At the peak of gc duration:

51603.282: [Full GC51603.282: [CMS: 4940385K->4859068K(8388608K), 16.6679541 secs] 5987385K->4859068K(10276096K), [CMS Perm : 114750K->114750K(153600K)], 16.6684484 secs] [Times: user=16.66 sys=0.00, real=16.66 secs] 
51813.482: [Full GC51813.482: [CMS: 4859068K->4900085K(8388608K), 16.4928686 secs] 6116576K->4900085K(10276096K), [CMS Perm : 114750K->114750K(153600K)], 16.4933047 secs] [Times: user=16.49 sys=0.00, real=16.49 secs] 
52026.148: [Full GC52026.148: [CMS: 4900085K->4896483K(8388608K), 16.8907197 secs] 6090675K->4896483K(10276096K), [CMS Perm : 114755K->114755K(153600K)], 16.8911947 secs] [Times: user=16.88 sys=0.00, real=16.89 secs] 
52223.160: [Full GC52223.160: [CMS: 4896483K->5031826K(8388608K), 17.1507980 secs] 6559062K->5031826K(10276096K), [CMS Perm : 114763K->114763K(153600K)], 17.1513112 secs] [Times: user=17.16 sys=0.00, real=17.16 secs] 
52425.802: [Full GC52425.802: [CMS: 5031826K->5016422K(8388608K), 17.8492606 secs] 6444936K->5016422K(10276096K), [CMS Perm : 114811K->114811K(153600K)], 17.8497294 secs] [Times: user=17.85 sys=0.00, real=17.85 secs] 
52628.857: [Full GC52628.858: [CMS: 5016422K->5077701K(8388608K), 17.9003775 secs] 6606932K->5077701K(10276096K), [CMS Perm : 114812K->114812K(153600K)], 17.9027559 secs] [Times: user=17.88 sys=0.02, real=17.89 secs] 
52747.442: [GC52747.443: [ParNew: 1677824K->209664K(1887488K), 1.3771078 secs] 6755525K->5530527K(10350324K), 1.3774630 secs] [Times: user=1.64 sys=0.08, real=1.37 secs] 
52833.644: [Full GC52833.644: [CMS: 5320863K->4956574K(8462836K), 17.7157636 secs] 6575478K->4956574K(10350324K), [CMS Perm : 114826K->114826K(153600K)], 17.7162266 secs] [Times: user=17.74 sys=0.00, real=17.72 secs] 
53058.481: [Full GC53058.482: [CMS: 4956574K->5002967K(8462836K), 17.9367047 secs] 6626713K->5002967K(10350324K), [CMS Perm : 114835K->114835K(153600K)], 17.9371138 secs] [Times: user=17.92 sys=0.00, real=17.92 secs]

Full Log: http://pastebin.ca/3409912

With no details at all about the application architecture I don't think anybody can even begin to guess. — Jim Garrison, Mar 24 '16 at 07:40
added more details; what bothers me is that there is always a full GC happening (even shortly after starting the software) — Gishan, Mar 24 '16 at 07:50
Show top or vmstat info.
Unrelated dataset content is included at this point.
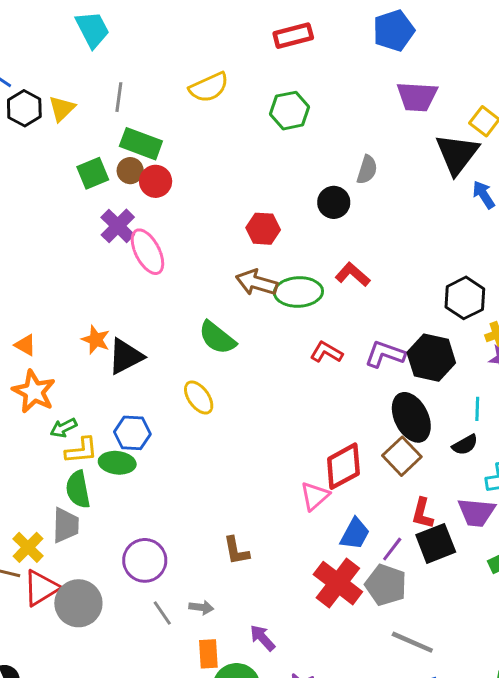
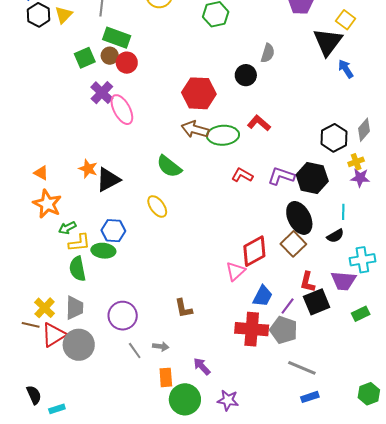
red hexagon: (263, 229) -> (199, 93), size x1.5
gray trapezoid: (66, 525) -> (75, 308), moved
red cross: (338, 583) -> (252, 329), turned -32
You need to know that it takes the computer resources. It may be iowait for example — hacker13ua, Mar 24 '16 at 08:04
Sorry hacker13ua, but I dont understand. What does top or vmstat info mean? This is a Java console application that runs under windows 24 hours and is restarted at midnight. — Gishan, Mar 24 '16 at 08:12
it seems that your heap size is too big for its original needs. 8~10g's xmx , and 2.5g~4g's xmn may fits better. — Persia, Mar 24 '16 at 08:29
@Persia I've now changed Xmn to 4g and lowered Xmx to 10g. We'll see tomorrow if that helps. Thanks for your input! — Gishan, Mar 24 '16 at 09:24
As best practice, set Xmx and Xms should be same because it will prevent JVM from re sizing the heap. Try set both of this to 8g — Sumanta Pakira, Mar 24 '16 at 15:10
Preventing heap resizing is hardly best practice. Dynamic sizing allows the JVM to meet some of its goals more easily. — the8472, Mar 24 '16 at 17:09
@Gishan when use cms, it's better to turn off UseAdaptiveSizePolicy, adaptiveSizePolicy is for parallel gc. what's the value of CMSInitiatingOccupancyFraction and CMSMaxAbortablePrecleanTime — Persia, Mar 25 '16 at 09:45
@Gishan what's the value of UseCMSInitiatingOccupancyOnly and DisableExplicitGC ? — Persia, Mar 25 '16 at 09:52
@Persia Both values are not set explicitly the jvm manages them itself — Gishan, Mar 25 '16 at 10:13
@Gishan can you add -XX:+PrintTenuringDistribution and -XX:+PrintHeapAtGC and -XX:+PrintFlagsFinal to your jvm args. then check the value of XX:CMSInitiatingPermOccupancyFraction — Persia, Mar 27 '16 at 13:48

Konstantin Pavlov · Answer 1 · 2016-03-24T08:28:55.050

0

A memory leak could cause that pauses. When the system has warmed-up you may take a snapshot of a heap (heap dump) and analyze it with tool like Eclipse Memory Analyzer. You may attach to running process with jvisualvm and try to sample/analyze memory usage. Most efficient fix is to optimize the algorithm.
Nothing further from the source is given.